The role of oxygen in CuInSe2 thin films and CdS/CuInSe2 devices

Abstract The solar cell device CdS/CuInSe2 has been shown to require a post-treatment in air at about 200 °C to reach its state-of-the-art efficiency of close to 11%. We have shown that treating the device in a solution of chemical oxidants has the same effect as the annealing in air. The results of oxidation can be reversed by treating the device in a solution of a reducing agent (hydrazine). Several experimental techniques were employed to show that the oxidation process, whether it is chemical or air annealing, serves to introduce oxygen into the CuInSe2 whereas the reduction process serves to remove it.

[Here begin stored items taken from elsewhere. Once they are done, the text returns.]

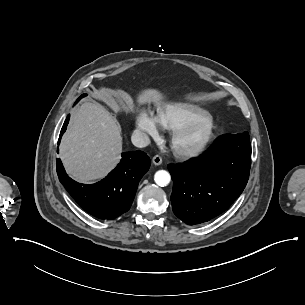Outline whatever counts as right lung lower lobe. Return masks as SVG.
I'll return each mask as SVG.
<instances>
[{
  "instance_id": "1",
  "label": "right lung lower lobe",
  "mask_w": 305,
  "mask_h": 305,
  "mask_svg": "<svg viewBox=\"0 0 305 305\" xmlns=\"http://www.w3.org/2000/svg\"><path fill=\"white\" fill-rule=\"evenodd\" d=\"M69 118L70 115L63 124L58 144ZM150 164V158L142 151L123 153L117 167L92 185L80 184L68 177L60 159L56 169L60 182L82 209L100 219H114L130 209L138 183Z\"/></svg>"
}]
</instances>
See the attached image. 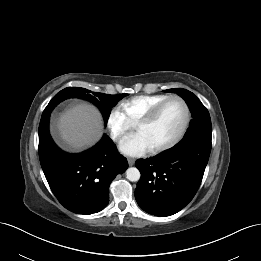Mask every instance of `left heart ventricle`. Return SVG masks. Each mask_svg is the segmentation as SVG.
<instances>
[{
	"instance_id": "obj_1",
	"label": "left heart ventricle",
	"mask_w": 261,
	"mask_h": 261,
	"mask_svg": "<svg viewBox=\"0 0 261 261\" xmlns=\"http://www.w3.org/2000/svg\"><path fill=\"white\" fill-rule=\"evenodd\" d=\"M184 119V111L178 102L169 103L154 122L137 128L150 148L170 141L180 130Z\"/></svg>"
}]
</instances>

The acceptance of oxygen depends on the stoichiometry of CuInSe2, and in turn affects the electrical properties. It is this interdependence between stoichiometry and the incorporation of oxygen which determines the extent of improvement in the CdS/CuInSe2 performance. We have also shown that the oxygen in the CuInSe2 can be dislodged from the CuInSe2 material upon exposure to an electron beam. We present electron beam induced current measurements on the CdS/CuInSe2 and argue that the oxygen is being partially removed from the CuInSe2 layer by the electron beam and hence show a buried homojunction rather than the expected heterojunction. Finally, we demonstrate how we can use the role of oxygen in this material to improve the electrical properties of the CuInSe2 thin film and the performance of the CdS/CuInSe2 device.